▶ _Your assignment_
Line by line, set down all the data below exactly, omitting any picture.
>>>
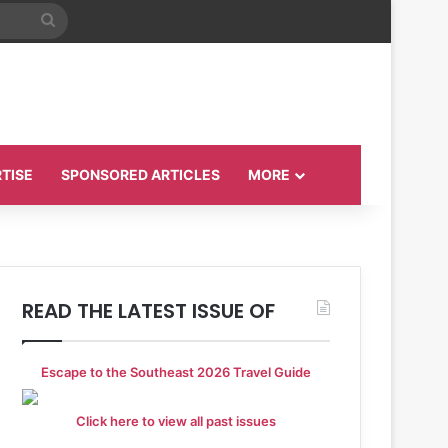
Search
for
TISE
SPONSORED ARTICLES
MORE
READ THE LATEST ISSUE OF
Escape to the Southeast 2026 Travel Guide
Click here to view all past issues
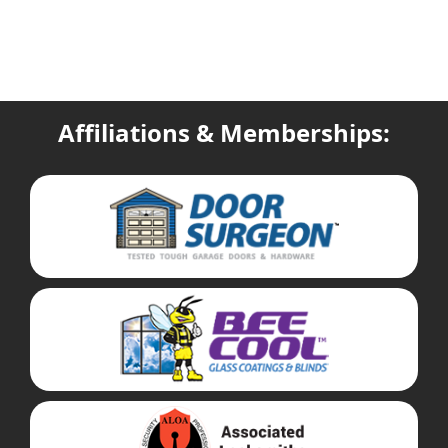
Affiliations & Memberships:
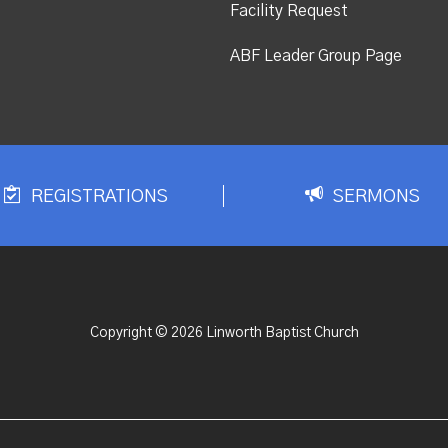
Facility Request
ABF Leader Group Page
REGISTRATIONS
SERMONS
Copyright © 2026 Linworth Baptist Church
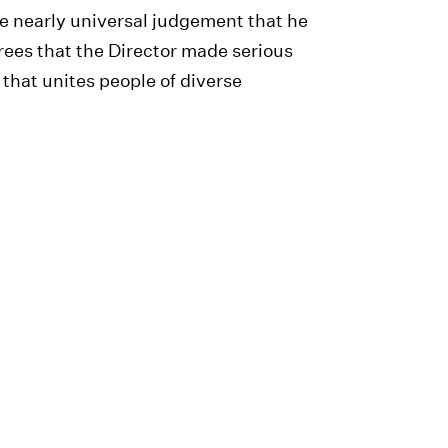
he nearly universal judgement that he
ees that the Director made serious
s that unites people of diverse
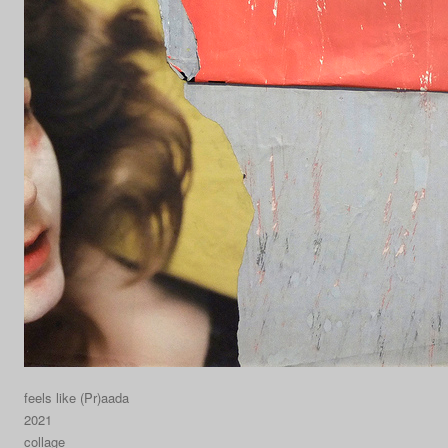
feels like (Pr)aada
2021
collage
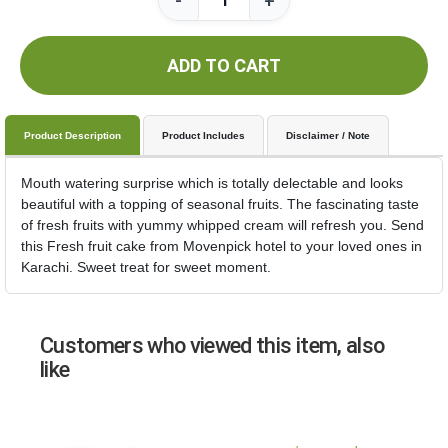
-
+
ADD TO CART
Product Description
Product Includes
Disclaimer / Note
Mouth watering surprise which is totally delectable and looks
beautiful with a topping of seasonal fruits. The fascinating taste
of fresh fruits with yummy whipped cream will refresh you. Send
this Fresh fruit cake from Movenpick hotel to your loved ones in
Karachi. Sweet treat for sweet moment.
Customers who viewed this item, also
like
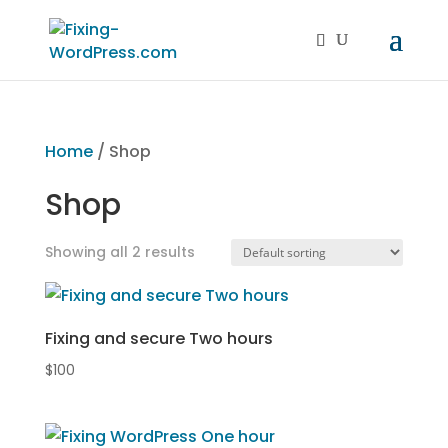
Home
/ Shop
Shop
Showing all 2 results
Fixing and secure Two hours
$
100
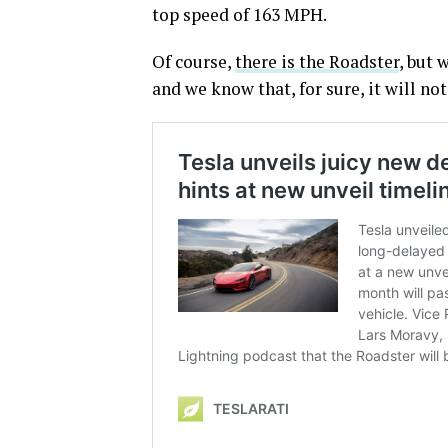
top speed of 163 MPH.
Of course,
there is the Roadster
, but 
and we know that, for sure, it will no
<<<
▶ _Task result_
Search
for
TISE
SPONSORED ARTICLES
MORE
READ THE LATEST ISSUE OF
Escape to the Southeast 2026 Travel Guide
Click here to view all past issues
Affiliations & Memberships:
Facility Request
ABF Leader Group Page
REGISTRATIONS
SERMONS
Copyright © 2026 Linworth Baptist Church
he nearly universal judgement that he
ees that the Director made serious
s that unites people of diverse
feels like (Pr)aada
2021
collage
-
+
ADD TO CART
Product Description
Product Includes
Disclaimer / Note
Mouth watering surprise which is totally delectable and looks
beautiful with a topping of seasonal fruits. The fascinating taste
of fresh fruits with yummy whipped cream will refresh you. Send
this Fresh fruit cake from Movenpick hotel to your loved ones in
Karachi. Sweet treat for sweet moment.
Customers who viewed this item, also
like
Home
/ Shop
Shop
Showing all 2 results
Fixing and secure Two hours
$
100
top speed of 163 MPH.
Of course,
there is the Roadster
, but 
and we know that, for sure, it will no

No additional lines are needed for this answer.